A brainstorming session is an integral part of most startups today. What are the specific nature and the essence of this event? Let’s start with the definition.

What is Brainstorming?

Looking for an appropriate brainstorming definition, you may find various interpretations; however, the basic value boils down to generating ideas to solve any collective problem. The method of brainstorming is a creative process that involves a freewheeling group discussion. 

Brainstorming usually involves a group of effective team players and a facilitator. Ideally, every meeting participant thinks aloud and suggest as many ideas and suggestions as possible.

Group discussion, analysis, or any criticism of the potential ideas are allowed only when the brainstorming meeting is over, and the evaluation session begins. 

The rules of effective brainstorming

What is the purpose of brainstorming?

The main idea and the real power of any well-run brainstorming session is that participants combine their ideas in a free-thinking environment, broadening the solution space.

Before running a brainstorming session, it is worth sending an e-mail to all involved employees letting them know the issues to be addressed and giving them time to bring a unique idea to the table.

The ideal brainstorming should combine a relaxed and informal approach to problem-solving and encourage people to express their ideas that may, at first, seem a bit quirky. Often these crazy ideas can be turned into creative and powerful solutions.

Why do you need brainstorming?

It’s crucial to start solving problems with a structured analytical process; otherwise, people can generate limited and unimaginative ideas. As brainstorming provides a free informal environment, it encourages all team members to actively participate. 

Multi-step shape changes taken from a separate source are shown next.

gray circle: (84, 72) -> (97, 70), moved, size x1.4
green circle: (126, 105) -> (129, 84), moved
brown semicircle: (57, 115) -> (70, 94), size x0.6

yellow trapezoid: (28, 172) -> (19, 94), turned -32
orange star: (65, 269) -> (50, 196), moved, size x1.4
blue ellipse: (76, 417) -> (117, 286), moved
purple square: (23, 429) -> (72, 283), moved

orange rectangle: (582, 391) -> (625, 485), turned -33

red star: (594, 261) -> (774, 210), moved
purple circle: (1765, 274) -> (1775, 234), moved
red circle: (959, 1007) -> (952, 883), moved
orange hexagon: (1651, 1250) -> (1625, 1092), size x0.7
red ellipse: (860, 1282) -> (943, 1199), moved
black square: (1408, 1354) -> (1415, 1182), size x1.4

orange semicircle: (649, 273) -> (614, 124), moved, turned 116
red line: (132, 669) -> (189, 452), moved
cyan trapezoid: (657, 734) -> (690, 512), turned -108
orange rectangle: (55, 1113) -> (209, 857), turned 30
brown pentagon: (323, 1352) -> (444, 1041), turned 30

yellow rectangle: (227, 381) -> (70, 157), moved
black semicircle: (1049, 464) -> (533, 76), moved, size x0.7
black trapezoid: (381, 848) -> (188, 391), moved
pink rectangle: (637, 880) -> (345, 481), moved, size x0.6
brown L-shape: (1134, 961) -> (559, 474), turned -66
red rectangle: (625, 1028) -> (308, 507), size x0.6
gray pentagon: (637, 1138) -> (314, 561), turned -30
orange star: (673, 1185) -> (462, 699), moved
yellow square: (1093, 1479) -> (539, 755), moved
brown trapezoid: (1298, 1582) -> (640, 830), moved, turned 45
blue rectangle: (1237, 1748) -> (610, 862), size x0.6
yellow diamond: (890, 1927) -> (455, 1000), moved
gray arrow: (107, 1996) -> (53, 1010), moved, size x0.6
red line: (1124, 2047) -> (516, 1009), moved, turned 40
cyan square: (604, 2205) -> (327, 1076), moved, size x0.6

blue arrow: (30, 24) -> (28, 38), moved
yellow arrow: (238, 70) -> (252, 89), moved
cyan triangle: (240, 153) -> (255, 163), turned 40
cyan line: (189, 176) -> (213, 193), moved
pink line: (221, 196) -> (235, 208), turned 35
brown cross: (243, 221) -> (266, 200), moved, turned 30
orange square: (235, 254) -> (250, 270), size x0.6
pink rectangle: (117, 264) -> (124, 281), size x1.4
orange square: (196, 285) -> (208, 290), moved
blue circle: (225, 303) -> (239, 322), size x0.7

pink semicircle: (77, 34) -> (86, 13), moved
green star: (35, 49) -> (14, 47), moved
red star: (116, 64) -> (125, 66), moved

Aimed to solve problems, brainstorming sessions bring the diverse experience of team members into play. They let the group increase the richness of explored ideas and find solutions in a positive and rewarding way. Brainstorming also helps team members to be more committed to an approach as if they were involved in developing it. 

Types of Brainstorming

Individual Brainstorming

You may think that group discussion is more effective at generating ideas, however, there is an opinion that individual brainstorming produces even more.

The individual brainstorming session may be most effective if you have a simple problem, and need to create a list of ideas or focus on a broad issue. The group one is often more efficient in solving complex problems.

Brainstorming alone, you don’t need o to worry about other people’s opinions, and you can be more creative. The only disadvantage of this approach is that you may not produce ideas as fully as you do not have the wider experience of other group members.

Group and individual brainstorming

Group Brainstorming

Brainstorming that involves different people allows taking advantage of their experience and group creativity. Group creativity can save and take an idea to the next stage in case one member gets stuck with it.

Collective discussion helps individuals feel that they have contributed to the solution. It reminds them that others have creative ideas to offer. 

However, try to avoid big group gatherings; groups of 5-7 people are usually the most effective ones.

Basic tips for a brainstorming facilitator

The success of a brainstorming session normally depends on how well the facilitator observes the following eight rules:

  1. Start with a target problem. Team members should totally understand the defined question and stay on topic.
  2. Limit time based on the complexity of each issue (15 to 45 mins are usually enough).
  3. Avoid judgment and criticism. No one in the team should be negative about any idea.
  4. Encourage weird ideas and make everyone feel free to communicate their ideas, as long as they stick to the topic.
  5. Think about the quantity and remember that it breeds quality. The sifting-and-sorting process comes later.
  6. Develop others’ ideas. Every participant may expand on others’ notions and reach new insights. 
  7. Show respect for everyone’s ideas and allow one conversation at a time.
  8. Visualize your ideas with helpful charts and diagrams to help others see things in different ways.

Choose a brainstorming activity over other techniques

There are many goal-achieving and problem-solving strategies besides brainstorming sessions, for example, Abstraction, Analogy, Hypothesis testing, Lateral thinking, Method of focal objects, Reduction, Root cause analysis, etc.

Compared to these and other methods, brainstorming contains the most appropriate and convenient phases, such as the presentation and definition of a central goal, generating ideas, discussion, and final evaluation. It allows teams to create a relaxed atmosphere that stimulates everyone’s participation.

When you brainstorm by yourself or in a group, you can find practical solutions to the issues you encounter.